A mobilização da sociedade civil brasileira ao longo do ano contribuiu para seu inédito reconhecimento nos textos oficiais de populações tradicionalmente vulnerabilizadas pela crise climática. Afrodescendentes foram mencionados em documentos sobre gênero, adaptação, transição justa e no texto do Mutirão; povos indígenas conquistaram a inclusão inédita de seus direitos territoriais e conhecimentos tradicionais em documentos sobre mitigação, adaptação e transição justa.
A COP em Belém se destacou além das negociações dentro das salas da ONU e das exposições das Zonas Azul e Verde. A cidade se transformou em um enorme ecossistema de debates, manifestações e ocupações simbólicas do espaço público e também privados. São exemplos as casas temáticas espalhadas pela capital como a Casa Dourada e o Amazon Climate Hub, promovido pelo Instituto Arayara, além de seminários como “Metano: Freio de Emergência Climática”, realizado no Museu das Amazônias.

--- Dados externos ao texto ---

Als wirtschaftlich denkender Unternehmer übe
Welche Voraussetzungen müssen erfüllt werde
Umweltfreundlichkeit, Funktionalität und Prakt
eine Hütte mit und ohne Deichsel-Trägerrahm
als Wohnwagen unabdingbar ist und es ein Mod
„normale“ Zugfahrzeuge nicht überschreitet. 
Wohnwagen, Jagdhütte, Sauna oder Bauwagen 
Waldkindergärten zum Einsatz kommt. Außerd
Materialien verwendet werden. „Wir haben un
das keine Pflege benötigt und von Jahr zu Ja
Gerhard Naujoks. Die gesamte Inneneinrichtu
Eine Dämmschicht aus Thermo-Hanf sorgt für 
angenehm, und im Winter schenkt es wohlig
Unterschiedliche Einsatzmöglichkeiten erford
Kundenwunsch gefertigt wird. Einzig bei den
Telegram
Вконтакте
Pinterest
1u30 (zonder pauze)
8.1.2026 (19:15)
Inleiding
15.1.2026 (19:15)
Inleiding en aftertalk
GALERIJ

O Instituto de Energia e Meio Ambiente (IEMA) esteve presente em todos esses espaços citados: contou com 24 palestras, distribuídas entre Blue Zone, Green Zone, espaços parceiros e atividades abertas na cidade. O instituto contribuiu para debates sobre transição energética, política energética brasileira, transparência de dados de emissões, metano, minerais críticos, bioenergia e infraestrutura na Amazônia — temas estratégicos para o Brasil e para a governança climática global.
Outro fato marcante foram as mobilizações populares. A Barqueata da Cúpula dos Povos, que contou com a participação do GT Infraestrutura Socioambiental, rede da qual o IEMA faz parte, levou mais de 200 embarcações à Baía do Guajará, reunindo cerca de cinco mil pessoas de 60 países em um ato pela Amazônia. A Marcha da Saúde e Clima destacou a relação direta entre aquecimento global e saúde pública. Já o iluminado Porongaço dos Povos da Floresta, promovido pelo Conselho Nacional das Populações Extrativistas, levou extrativistas às ruas com suas lanternas tradicionais, reivindicando justiça climática e demarcação de terras.

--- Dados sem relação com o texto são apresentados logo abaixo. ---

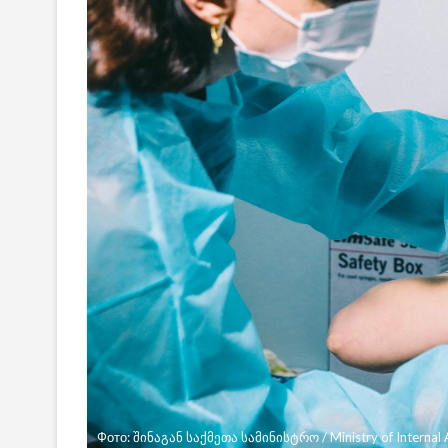
Фото: შინაგან საქმეთა სამინისტრო / Ministry of Internal A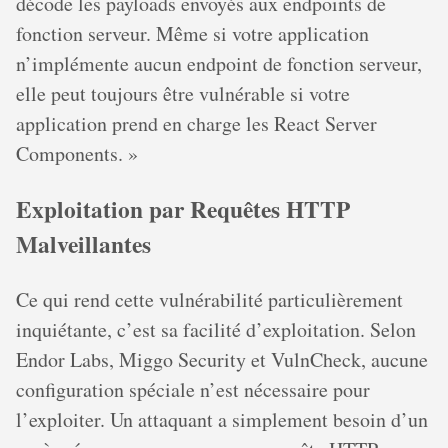
décode les payloads envoyés aux endpoints de
fonction serveur. Même si votre application
n’implémente aucun endpoint de fonction serveur,
elle peut toujours être vulnérable si votre
application prend en charge les React Server
Components. »
Exploitation par Requêtes HTTP
Malveillantes
Ce qui rend cette vulnérabilité particulièrement
inquiétante, c’est sa facilité d’exploitation. Selon
Endor Labs, Miggo Security et VulnCheck, aucune
configuration spéciale n’est nécessaire pour
l’exploiter. Un attaquant a simplement besoin d’un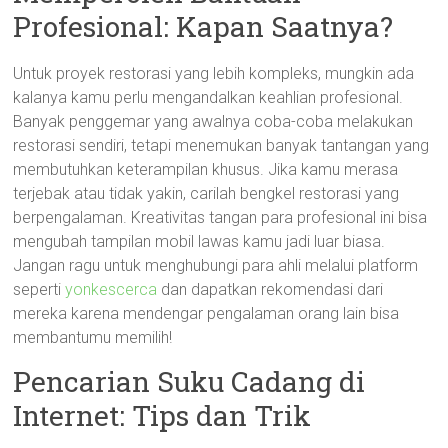
Profesional: Kapan Saatnya?
Untuk proyek restorasi yang lebih kompleks, mungkin ada
kalanya kamu perlu mengandalkan keahlian profesional.
Banyak penggemar yang awalnya coba-coba melakukan
restorasi sendiri, tetapi menemukan banyak tantangan yang
membutuhkan keterampilan khusus. Jika kamu merasa
terjebak atau tidak yakin, carilah bengkel restorasi yang
berpengalaman. Kreativitas tangan para profesional ini bisa
mengubah tampilan mobil lawas kamu jadi luar biasa.
Jangan ragu untuk menghubungi para ahli melalui platform
seperti
yonkescerca
dan dapatkan rekomendasi dari
mereka karena mendengar pengalaman orang lain bisa
membantumu memilih!
Pencarian Suku Cadang di
Internet: Tips dan Trik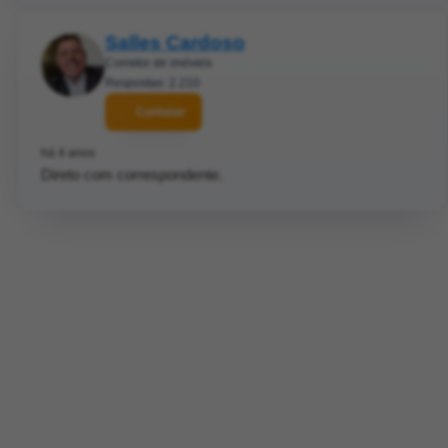
Salles Cardoso
Corretor de imóveis
Respostas: 2.210
Contatar
há 4 anos
Direto com correspondente.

Por sua vez, a Marcha Global pelo Clima, com 70 mil pessoas ocupando 4,5 km das ruas de Belém, ganhou repercussão internacional: desde 2019, na COP25 realizada em Madri (Espanha), não se via um ato dessa magnitude em uma conferência climática. Fantasias, boitatás, máscaras de animais, carimbó e brega transformaram reivindicações como fim dos fósseis, taxação dos super-ricos, proteção dos rios e demarcação de territórios em um grande e colorido desfile da diversidade.






Os resultados da COP30, somados às necessidades de desenvolvimento socioeconômico e às contraditórias decisões domésticas sobre o setor de energia, reforçam a necessidade da construção de um mapa do caminho brasileiro que possa se alinhar preventivamente a diferentes cenários de conjuntura internacional. É necessário construir mais conhecimento e aprimorar as políticas públicas dentro do país para que ele caminha em uma rota concretizável de expansão e transição energética e, conforme o jargão defendido ao longo da preparação para a COP30, o país possa liderar pelo exemplo no novo caminho aberto para a realização do phase out dos combustíveis fósseis no mundo.